En l’absence d’avenant, la clause elle-même peut comporter une distorsion lors de la première indexation. La stipulation d’un indice de base fixe répercutera la distorsion sur toutes les indexations suivantes. Tel était le cas dans l’affaire ayant donné lieu à l’arrêt du 19 décembre 2019 qui reprend, lui aussi, une jurisprudence antérieure[11].

La clause doit être réputée non écrite. C’est la conjonction d’une fixation contractuelle décalée, avec le maintien d’un indice de base fixe, qui provoque la sanction.

[1] P.-H. Brault, « Sur l’indexation du loyer du bail commercial », Gaz. Pal., 5 mai 2009, p. 17 ; J.-D. Barbier et T. de Peyronnet, « L’indice à l’index », Gaz. Pal., 2 juillet 2011, p. 5 ; C. Denizot, « La clause d’indexation sous le contrôle du Code monétaire et financier », AJDI, février 2011, p. 134 ; A. de Galembert, « Étude des risques pesant sur la validité des clauses d’indexation », Rev. loyers, janvier 2011, p. 2 ; A. Antoniutti, « Baux commerciaux et ordre public monétaire et financier : le cas des clauses d’échelle mobile », Loyers et copr. 2017, dossier 11). [2] Cass. 3e civ., 11 déc. 2013, n° 12-22616, Gaz.
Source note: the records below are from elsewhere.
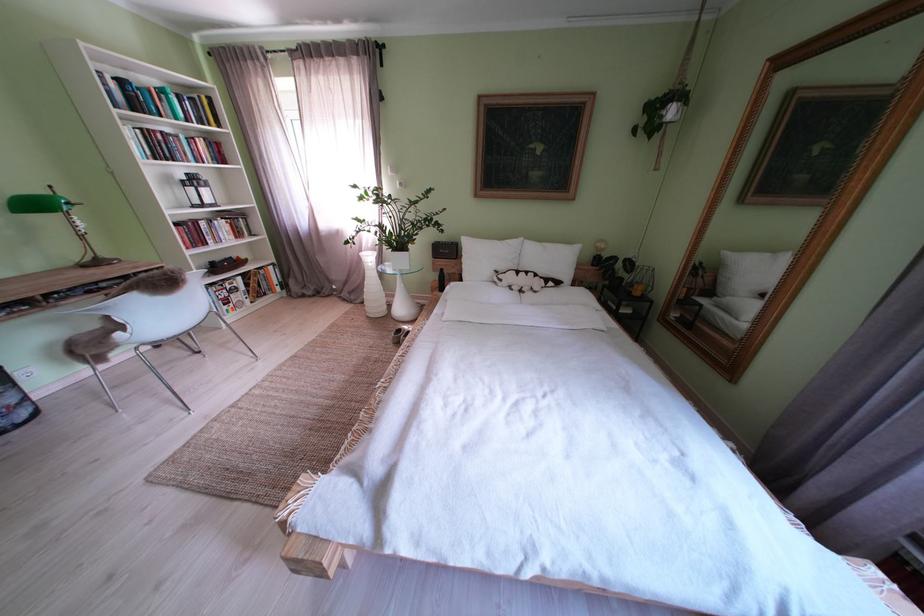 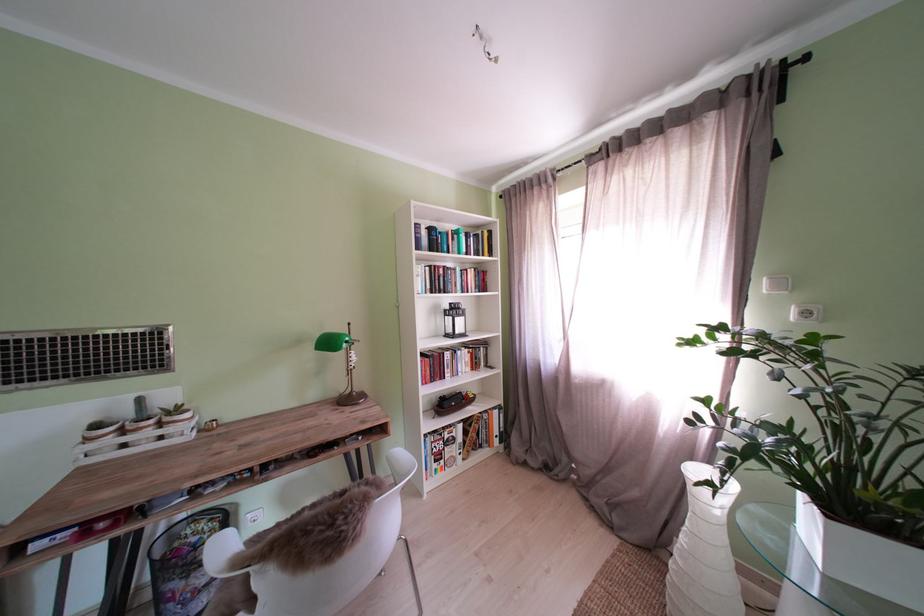 Where in the second image is the point corresponding to (x=235, y=286) from the first image?

(456, 434) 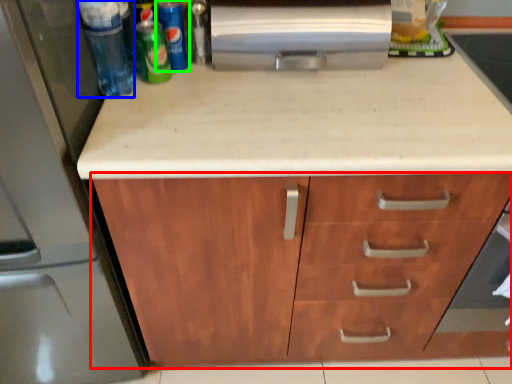 Question: Based on their relative distances, which object is nearer to cabinetry (highlighted by a red box)? Choose from beverage (highlighted by a blue box) and beer (highlighted by a green box).

Choices:
 (A) beverage
 (B) beer

Answer: (A) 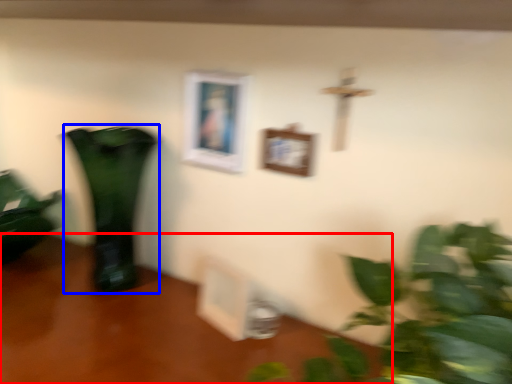 Question: Among these objects, which one is farthest to the camera, table (highlighted by a red box) or vase (highlighted by a blue box)?

Choices:
 (A) table
 (B) vase

Answer: (B) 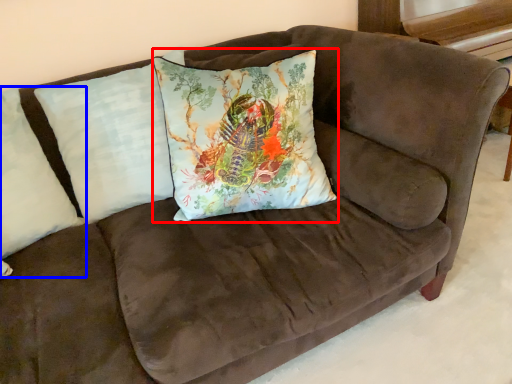 Question: Which point is further to the camera, pillow (highlighted by a red box) or pillow (highlighted by a blue box)?

Choices:
 (A) pillow
 (B) pillow

Answer: (A) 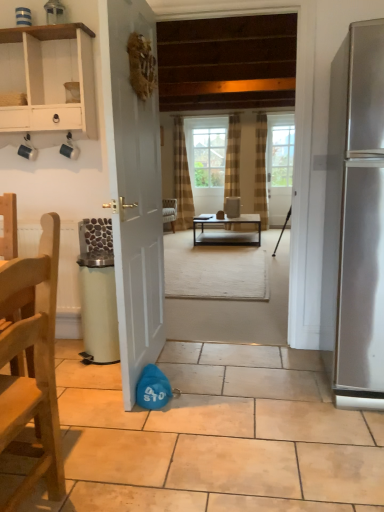 The height and width of the screenshot is (512, 384). What are the coordinates of `unoccupied area in front of white matte door at center, which ranks as the second door in back-to-front order` in the screenshot? It's located at coord(130,429). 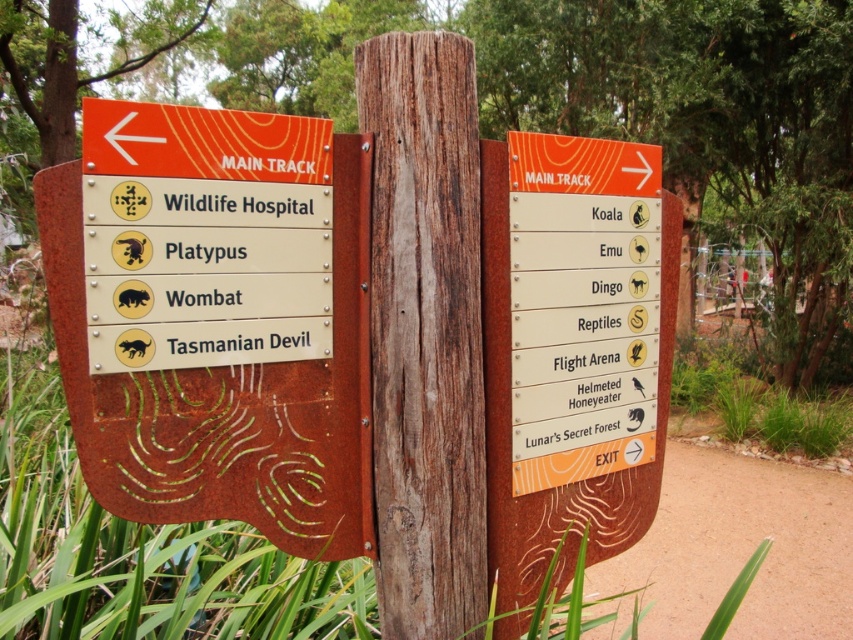 Question: Which object appears farthest from the camera in this image?

Choices:
 (A) weathered wood post at center
 (B) orange wood sign at right
 (C) rusty metal sign at left

Answer: (B)

Question: Does rusty metal sign at left have a lesser width compared to orange wood sign at right?

Choices:
 (A) no
 (B) yes

Answer: (A)

Question: Can you confirm if rusty metal sign at left is wider than weathered wood post at center?

Choices:
 (A) yes
 (B) no

Answer: (A)

Question: Which point is farther from the camera taking this photo?

Choices:
 (A) (535, 211)
 (B) (380, 445)
 (C) (341, 440)

Answer: (A)

Question: Which of the following is the closest to the observer?

Choices:
 (A) rusty metal sign at left
 (B) weathered wood post at center
 (C) orange wood sign at right

Answer: (A)

Question: Can you confirm if weathered wood post at center is wider than orange wood sign at right?

Choices:
 (A) yes
 (B) no

Answer: (B) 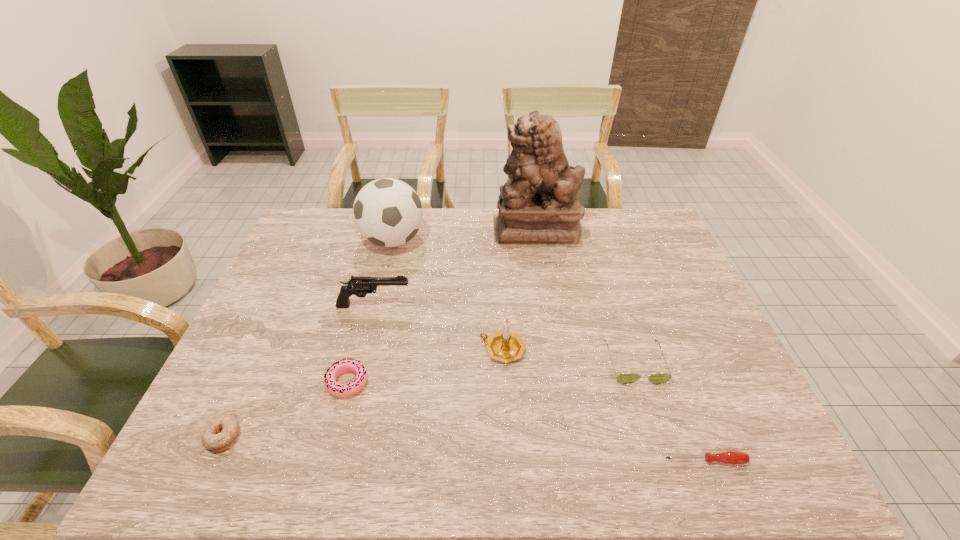 The image size is (960, 540). Identify the location of sculpture at the far edge. (540, 207).

This screenshot has height=540, width=960. Find the location of `soccer ball at the far edge`. soccer ball at the far edge is located at coordinates (387, 212).

At what (x,y) coordinates should I click in order to perform the action: click on doughnut that is at the near edge. Please return your answer as a coordinate pair (x, y). The width and height of the screenshot is (960, 540). Looking at the image, I should click on (221, 433).

This screenshot has width=960, height=540. Find the location of `screwdriver that is positioned at the near edge`. screwdriver that is positioned at the near edge is located at coordinates (730, 457).

You are a GUI agent. You are given a task and a screenshot of the screen. Output one action in this format:
    pyautogui.click(x=<x>, y=<y>)
    Task: Click on the object that is at the left edge
    The width and height of the screenshot is (960, 540).
    Given the screenshot: What is the action you would take?
    pyautogui.click(x=221, y=433)

The image size is (960, 540). Identify the location of object at the right edge. tap(730, 457).

At what (x,y) coordinates should I click in order to perform the action: click on object situated at the near left corner. Please return your answer as a coordinate pair (x, y). Looking at the image, I should click on (221, 433).

You are a GUI agent. You are given a task and a screenshot of the screen. Output one action in this format:
    pyautogui.click(x=<x>, y=<y>)
    Task: Click on the object situated at the near right corner
    
    Given the screenshot: What is the action you would take?
    pyautogui.click(x=730, y=457)

Locate an element on the screen. The height and width of the screenshot is (540, 960). vacant area at the far edge is located at coordinates (350, 220).

Identify the location of vacant region at the near edge of the desktop. (377, 445). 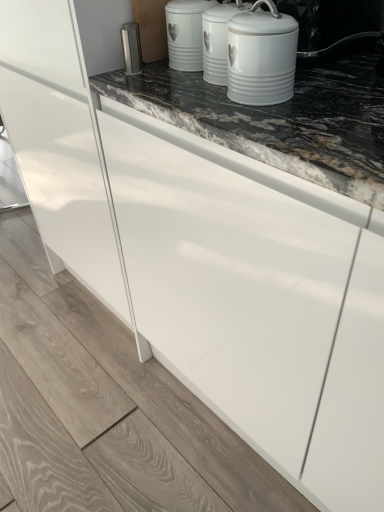 Question: Would you consider satin silver canister at upper center to be distant from white ceramic canister at upper center?

Choices:
 (A) no
 (B) yes

Answer: (A)

Question: From a real-world perspective, is satin silver canister at upper center below white ceramic canister at upper center?

Choices:
 (A) no
 (B) yes

Answer: (B)

Question: Considering the relative positions of satin silver canister at upper center and white ceramic canister at upper center in the image provided, is satin silver canister at upper center to the right of white ceramic canister at upper center from the viewer's perspective?

Choices:
 (A) yes
 (B) no

Answer: (B)

Question: Considering the relative positions of satin silver canister at upper center and white ceramic canister at upper center in the image provided, is satin silver canister at upper center to the left of white ceramic canister at upper center from the viewer's perspective?

Choices:
 (A) no
 (B) yes

Answer: (B)

Question: Can you confirm if satin silver canister at upper center is wider than white ceramic canister at upper center?

Choices:
 (A) yes
 (B) no

Answer: (B)

Question: Would you say satin silver canister at upper center is inside or outside white ceramic canister at upper center?

Choices:
 (A) inside
 (B) outside

Answer: (B)

Question: Considering the positions of satin silver canister at upper center and white ceramic canister at upper center in the image, is satin silver canister at upper center wider or thinner than white ceramic canister at upper center?

Choices:
 (A) wide
 (B) thin

Answer: (B)

Question: From their relative heights in the image, would you say satin silver canister at upper center is taller or shorter than white ceramic canister at upper center?

Choices:
 (A) short
 (B) tall

Answer: (A)

Question: From the image's perspective, is satin silver canister at upper center above or below white ceramic canister at upper center?

Choices:
 (A) above
 (B) below

Answer: (B)

Question: Would you say white ceramic canister at upper center is inside or outside satin silver canister at upper center?

Choices:
 (A) outside
 (B) inside

Answer: (A)

Question: Considering the positions of point (175, 22) and point (125, 40), is point (175, 22) closer or farther from the camera than point (125, 40)?

Choices:
 (A) farther
 (B) closer

Answer: (B)

Question: In terms of height, does white ceramic canister at upper center look taller or shorter compared to satin silver canister at upper center?

Choices:
 (A) short
 (B) tall

Answer: (B)

Question: Considering the positions of white ceramic canister at upper center and satin silver canister at upper center in the image, is white ceramic canister at upper center bigger or smaller than satin silver canister at upper center?

Choices:
 (A) small
 (B) big

Answer: (B)

Question: Considering the positions of white ceramic canister at upper center and satin silver canister at upper center in the image, is white ceramic canister at upper center taller or shorter than satin silver canister at upper center?

Choices:
 (A) tall
 (B) short

Answer: (A)

Question: Is white ceramic canister at upper center bigger or smaller than satin silver canister at upper center?

Choices:
 (A) small
 (B) big

Answer: (B) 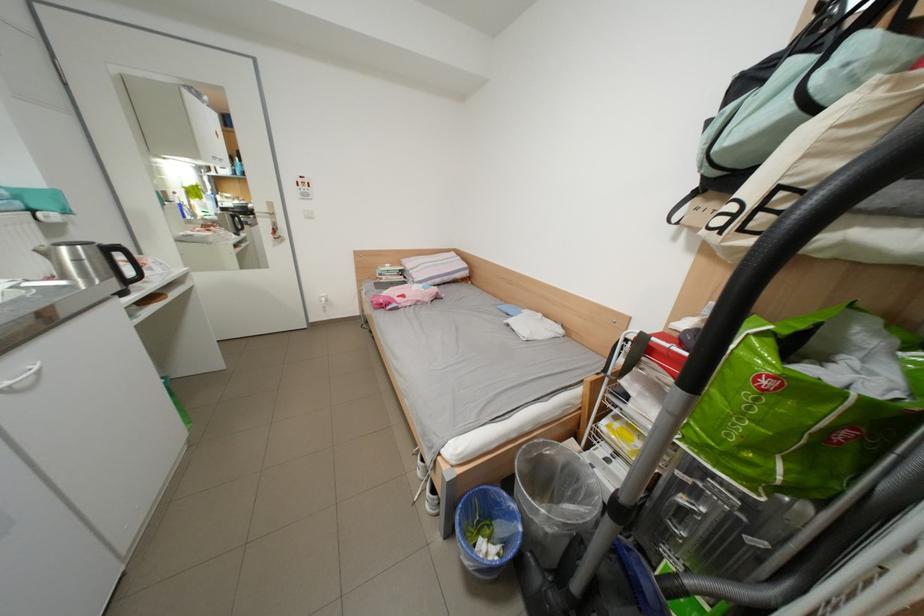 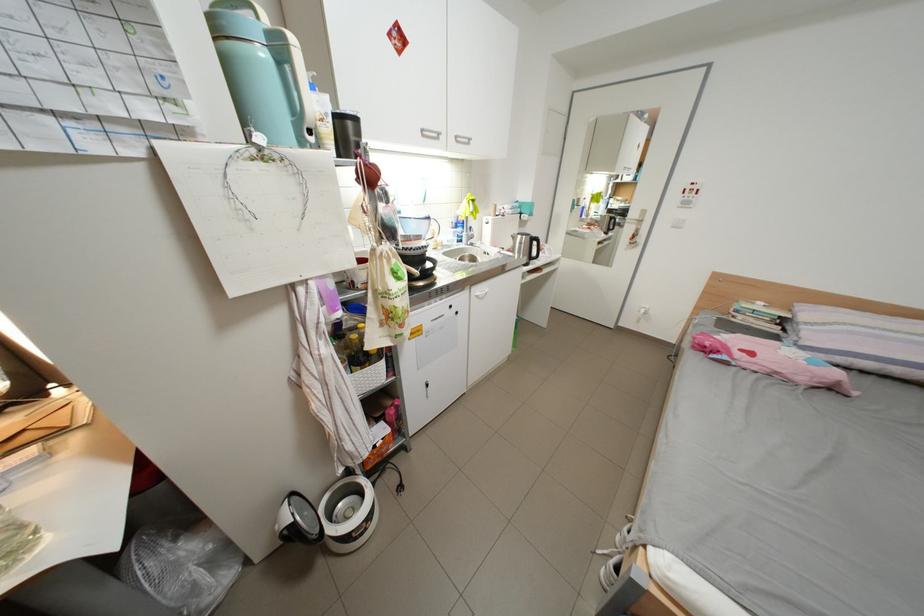 First-person continuous shooting, in which direction is the camera rotating?

The rotation direction of the camera is left-down. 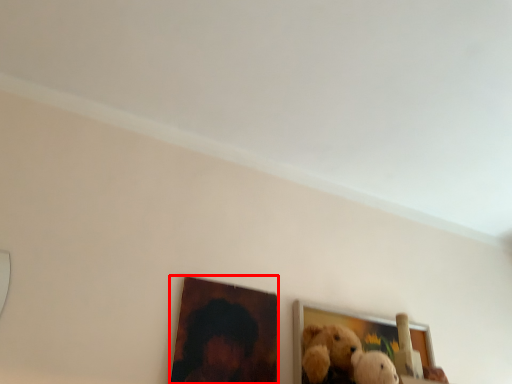 Question: From the image's perspective, what is the correct spatial positioning of picture frame (annotated by the red box) in reference to picture frame?

Choices:
 (A) above
 (B) below

Answer: (A) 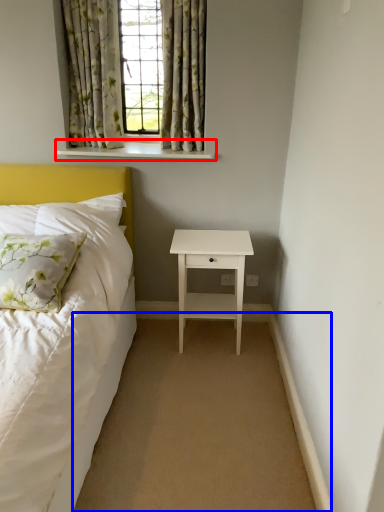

Pal., 19 avril 2014, p. 26, note C.-E. Brault ; Administrer, février 2014, p. 31, note J.-D. Barbier. [3] Cass. 3e civ. 13 septembre 2018, n° 17-19525, Gaz. Pal. 20 novembre 2018, p. 67, note J.-D. Barbier, Loyers et copr. 2018, n° 226, note P.-H. Brault – Cass. 3e civ. 17 mai 2018, n° 17-15-146, Administrer juin 2018, p. 31, note J.-D. Barbier, Loyers et copr. 2018, n° 177, note P.-H. Brault. [4] Cass. 3e civ. 29 novembre 2018, n° 17-23058, Gaz. Pal. 11 décembre 2018, p. 44, Administrer janvier 2019, p. 27, note J.-D. Barbier. [5] Cass. 3e civ. 9 mars 2018, n° 17-70040, Administrer juillet 2018, p. 28, note J.-D. Barbier, Gaz. Pal. 17 juillet 2018, p. 61, note C.-E. Brault. [6] Cass. 3e civ. 29 novembre 2018, n° 17-23058, Gaz. Pal. 11 décembre 2018, p. 44, Administrer janvier 2019, p. 27, note J.-D. Barbier. [7] Cass. 3e civ., 13 septembre 2018, n° 17-19525, Gaz. Pal., 20 novembre 2018, p. 67, note J.-D. Barbier ; Loyers et copr. 2018, n° 226, note P.-H. Brault [8] Cass. 3e civ., 17 mai 2018, n° 17-15146, Administrer, juin 2018, p. 31, note J.-D. Barbier, Loyers et copr. 2018, n° 177, note P.-H. Brault – CA Versailles, 12e ch., 13 septembre 2016, n° 15/00657, Gaz. Pal., 14 mars 2017, pan., p. 84, note S. Chastagnier. [9] Cass. 3e civ. 29 novembre 2018, n° 17-23058, Administrer janvier 2019, p. 27, note J.-D. Barbier. 10] Cass. 3e civ. 26 février 2016, n° 14-28165, Administrer mai 2016, p. 25, note J.-D. Barbier.[11] Cass. 3e civ. 9 février 2017, n° 15-28691, Administrer mars 2017, p. 27, note J.-D. Barbier.